La première partie développe donc une discussion entre les phylactères de Mr. Square et les cases attribuées à la mise en abyme du lectorat, contrairement au discours à sens unique du début du roman, et le petit plus bienvenu réside dans les traits d’humour disséminés parmi le foisonnement graphique à travers des commentaires qui modernisent l’approche sans la dénaturer.
La structure du récit reste cependant identique dans la présentation des habitants de Flatland et du système sociopolitique rigide, de son histoire mouvementée, de sa conception de l’irrégularité géométrique et de la déviance angulaire, de l’intolérance envers les femmes qui sont des lignes et autres figures contondantes, de l’emprise politique nourrie par les castes et aboutissant à la pratique de l’eugénisme, de la peine de mort et de la réadaptation formelle discriminatoire et arbitraire.
Les illustrations apportent une continuité visuelle à peu près absente du roman originel, permet de visualiser avec luxuriance l’environnement, de concrétiser dans le détail le propos abstrait et fixe avec justesse les passages colorés, mais surtout dans la seconde partie le graphisme montre tout son intérêt dans la révélation analogique de la quatrième dimension, déployant l’initiation à l’allégorie de la Caverne de Platon par la dissipation de l’aveuglement, le passage de l’obscurantisme institutionnalisé à l’affirmation de l’esprit critique et scientifique.

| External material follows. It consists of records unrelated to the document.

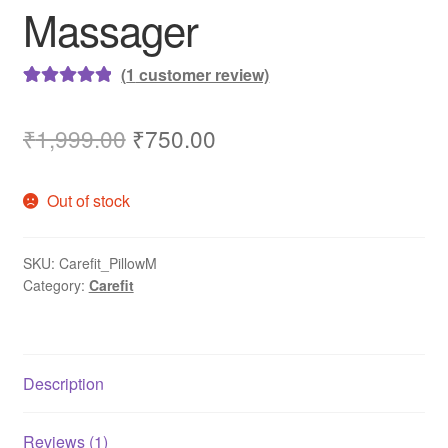
Massager
(
1
customer review)
Rated
1
5.00
out of 5
Original
Current
₹
1,999.00
₹
750.00
based on
price
price
customer
Out of stock
rating
was:
is:
₹1,999.00.
₹750.00.
SKU:
Carefit_PillowM
Category:
Carefit
Description
Reviews (1)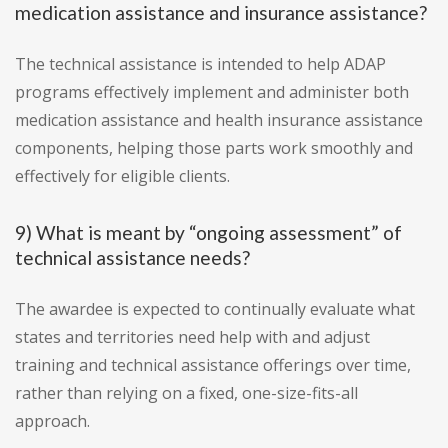
medication assistance and insurance assistance?
The technical assistance is intended to help ADAP
programs effectively implement and administer both
medication assistance and health insurance assistance
components, helping those parts work smoothly and
effectively for eligible clients.
9) What is meant by “ongoing assessment” of
technical assistance needs?
The awardee is expected to continually evaluate what
states and territories need help with and adjust
training and technical assistance offerings over time,
rather than relying on a fixed, one-size-fits-all
approach.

Cette magnifique édition complète à merveille le roman en mettant à jour la théorie et présente l’intérêt de rendre moins aride le contenu, de bien insister sur l’aspect philosophique et sociopolitique, de rendre claire la projection d’une dimension à l’autre, jusqu’à un hypercube en mouvement via un QR code et la représentation de la dixième dimension, mais aussi de gommer le pessimisme de la conclusion de l’histoire d’origine.